** DATASET ENTRIES follows **
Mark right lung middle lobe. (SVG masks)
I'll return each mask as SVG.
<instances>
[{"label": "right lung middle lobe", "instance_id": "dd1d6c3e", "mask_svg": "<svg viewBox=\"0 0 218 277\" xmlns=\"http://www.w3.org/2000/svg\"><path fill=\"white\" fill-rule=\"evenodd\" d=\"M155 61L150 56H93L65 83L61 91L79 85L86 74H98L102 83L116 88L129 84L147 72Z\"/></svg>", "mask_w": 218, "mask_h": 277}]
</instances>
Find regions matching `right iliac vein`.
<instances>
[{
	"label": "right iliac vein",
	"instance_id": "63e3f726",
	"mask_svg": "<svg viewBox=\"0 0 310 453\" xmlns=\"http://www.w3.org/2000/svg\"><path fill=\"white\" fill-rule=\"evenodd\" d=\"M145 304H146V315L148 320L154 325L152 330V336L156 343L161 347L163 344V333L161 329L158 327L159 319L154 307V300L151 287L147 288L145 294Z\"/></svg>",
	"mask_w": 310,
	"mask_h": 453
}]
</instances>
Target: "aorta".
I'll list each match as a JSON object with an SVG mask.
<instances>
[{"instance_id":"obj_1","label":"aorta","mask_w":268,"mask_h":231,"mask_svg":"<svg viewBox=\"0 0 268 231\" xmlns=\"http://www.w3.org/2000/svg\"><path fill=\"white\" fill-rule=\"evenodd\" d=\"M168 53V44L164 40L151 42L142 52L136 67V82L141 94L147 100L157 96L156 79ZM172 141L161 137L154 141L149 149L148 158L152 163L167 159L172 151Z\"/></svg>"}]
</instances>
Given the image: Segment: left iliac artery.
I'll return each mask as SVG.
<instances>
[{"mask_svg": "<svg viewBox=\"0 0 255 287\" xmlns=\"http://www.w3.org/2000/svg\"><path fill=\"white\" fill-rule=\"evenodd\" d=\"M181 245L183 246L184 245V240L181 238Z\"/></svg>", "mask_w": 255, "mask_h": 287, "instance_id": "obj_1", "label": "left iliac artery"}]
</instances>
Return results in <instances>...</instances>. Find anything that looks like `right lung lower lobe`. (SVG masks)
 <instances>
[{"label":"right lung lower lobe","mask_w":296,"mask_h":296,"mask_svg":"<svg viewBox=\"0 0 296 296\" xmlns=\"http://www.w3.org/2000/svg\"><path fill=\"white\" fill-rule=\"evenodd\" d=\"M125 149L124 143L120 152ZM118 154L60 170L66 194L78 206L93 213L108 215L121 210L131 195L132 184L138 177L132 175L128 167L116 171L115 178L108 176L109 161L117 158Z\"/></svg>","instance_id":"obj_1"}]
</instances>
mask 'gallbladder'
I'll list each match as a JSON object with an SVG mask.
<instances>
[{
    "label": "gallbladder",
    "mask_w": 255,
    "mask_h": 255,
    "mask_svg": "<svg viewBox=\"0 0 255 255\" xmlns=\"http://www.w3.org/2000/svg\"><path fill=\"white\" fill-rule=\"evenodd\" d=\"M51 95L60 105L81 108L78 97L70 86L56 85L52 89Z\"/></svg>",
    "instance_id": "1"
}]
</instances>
** End of DATASET ENTRIES **
| YOUR ASSIGNMENT |
Please copy every line in the entries where "iliac" appears.

| THE ANSWER |
Find regions matching `right iliac vein`.
	"label": "right iliac vein",
Given the image: Segment: left iliac artery.
[{"mask_svg": "<svg viewBox=\"0 0 255 287\" xmlns=\"http://www.w3.org/2000/svg\"><path fill=\"white\" fill-rule=\"evenodd\" d=\"M181 245L183 246L184 245V240L181 238Z\"/></svg>", "mask_w": 255, "mask_h": 287, "instance_id": "obj_1", "label": "left iliac artery"}]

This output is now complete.